5.1 Pengembangan sedang berlangsung di sumber. Bagaimana cara mengirimkan perubahan inkremental ke DataWorks?

Alat migrasi berjalan dalam mode overwrite. Untuk mengirimkan perubahan inkremental dari sumber ke DataWorks, Anda dapat menjalankan ulang proses ekspor, transformasi, dan impor. Alat mencocokkan alur kerja berdasarkan path lengkapnya untuk memutuskan apakah akan membuat alur kerja baru atau memperbarui yang sudah ada. Untuk melakukan migrasi perubahan dengan benar, Anda tidak boleh memindahkan alur kerja tersebut.

5.2 Pengembangan sedang berlangsung di sumber, dan saya juga memodifikasi serta mengelola alur kerja di DataWorks. Apakah migrasi inkremental akan menimpa perubahan saya di DataWorks?

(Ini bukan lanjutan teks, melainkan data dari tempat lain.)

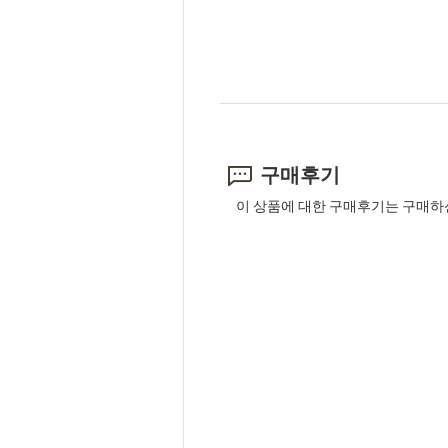
구매후기
이 상품에 대한 구매후기는 구매하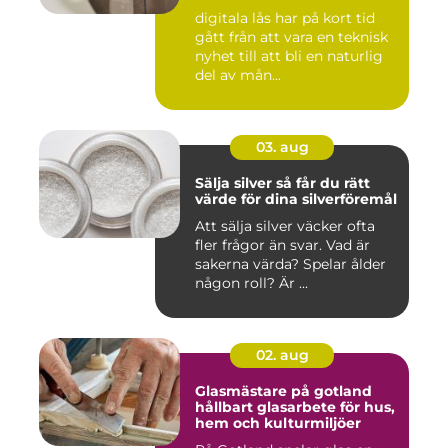
digitala lås har på kort tid
gått från att vara en teknisk
nyhet till att bli en naturlig
del av mån...
03. aug
Sälja silver så får du rätt
värde för dina silverföremål
Att sälja silver väcker ofta
fler frågor än svar. Vad är
sakerna värda? Spelar ålder
någon roll? Är ...
02. aug
Glasmästare på gotland
hållbart glasarbete för hus,
hem och kulturmiljöer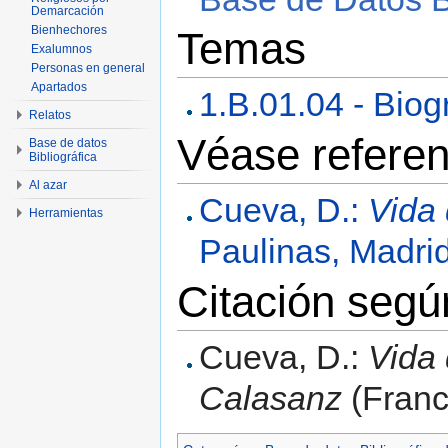
Demarcación
Bienhechores
Temas
Exalumnos
Personas en general
Apartados
1.B.01.04 - Biog
Relatos
Véase referen
Base de datos
Bibliográfica
Al azar
Cueva, D.:
Vida
Herramientas
Paulinas, Madri
Citación seg
Cueva, D.:
Vida
Calasanz
(Franc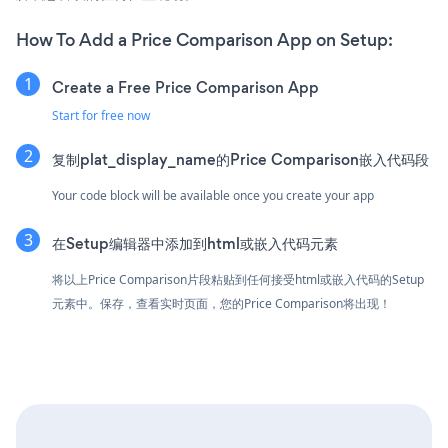
How To Add a Price Comparison App on Setup:
Create a Free Price Comparison App
Start for free now
复制plat_display_name的Price Comparison嵌入代码段
Your code block will be available once you create your app
在Setup编辑器中添加到html或嵌入代码元素
将以上Price Comparison片段粘贴到任何接受html或嵌入代码的Setup
元素中。保存，查看实时页面，您的Price Comparison将出现！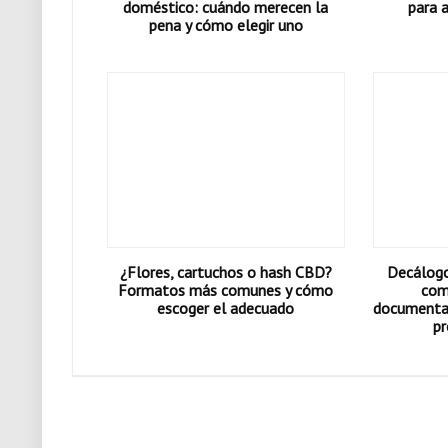
doméstico: cuándo merecen la
para 
pena y cómo elegir uno
¿Flores, cartuchos o hash CBD?
Decálogo 
Formatos más comunes y cómo
com
escoger el adecuado
documentac
pr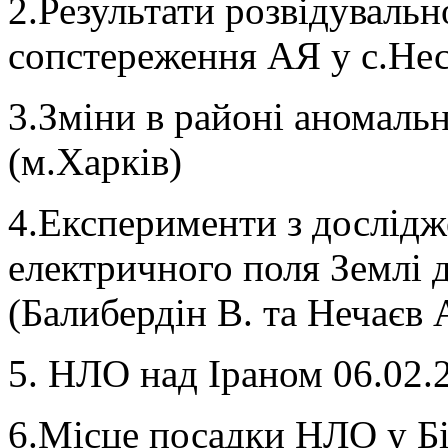
2.Результати розвідувальн
сопстереження АЯ у с.Нес
3.Зміни в районі аномаль
(м.Харків)
4.Експерименти з дослід
електричного поля Землі д
(Балибердін В. та Нечаєв 
5. НЛО над Іраном 06.02.
6.Місце посадки НЛО у Бі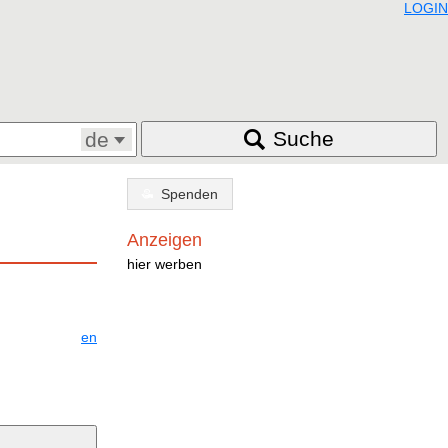
LOGIN
Suche
de
Spenden
Anzeigen
hier werben
en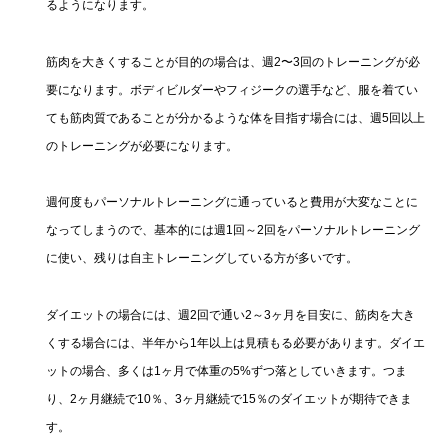
るようになります。
筋肉を大きくすることが目的の場合は、週2〜3回のトレーニングが必
要になります。ボディビルダーやフィジークの選手など、服を着てい
ても筋肉質であることが分かるような体を目指す場合には、週5回以上
のトレーニングが必要になります。
週何度もパーソナルトレーニングに通っていると費用が大変なことに
なってしまうので、基本的には週1回～2回をパーソナルトレーニング
に使い、残りは自主トレーニングしている方が多いです。
ダイエットの場合には、週2回で通い2～3ヶ月を目安に、筋肉を大き
くする場合には、半年から1年以上は見積もる必要があります。ダイエ
ットの場合、多くは1ヶ月で体重の5%ずつ落としていきます。つま
り、2ヶ月継続で10％、3ヶ月継続で15％のダイエットが期待できま
す。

Ya, akan. Alat migrasi berjalan dalam mode overwrite. Kami menyarankan agar Anda hanya melakukan perubahan di DataWorks setelah seluruh migrasi selesai. Atau, Anda dapat melakukan migrasi secara bertahap. Setelah satu batch alur kerja dimigrasikan dan Anda memastikan bahwa alur kerja tersebut tidak akan ditimpa lagi, Anda dapat mulai memodifikasi alur kerja tersebut di DataWorks. Batch yang berbeda tidak saling memengaruhi.

5.3 Impor paket lengkap memakan waktu terlalu lama. Dapatkah saya hanya mengimpor sebagian saja?

Ya, bisa. Anda dapat melakukan impor parsial dengan mengedit paket impor secara manual. Di folder `data/project/workflow`, simpan hanya alur kerja yang ingin diimpor dan hapus sisanya. Kemudian, kompres ulang folder tersebut dan jalankan alat impor. Catatan: Alur kerja yang saling bergantung harus diimpor bersama-sama. Jika tidak, garis keturunan node antar alur kerja akan hilang.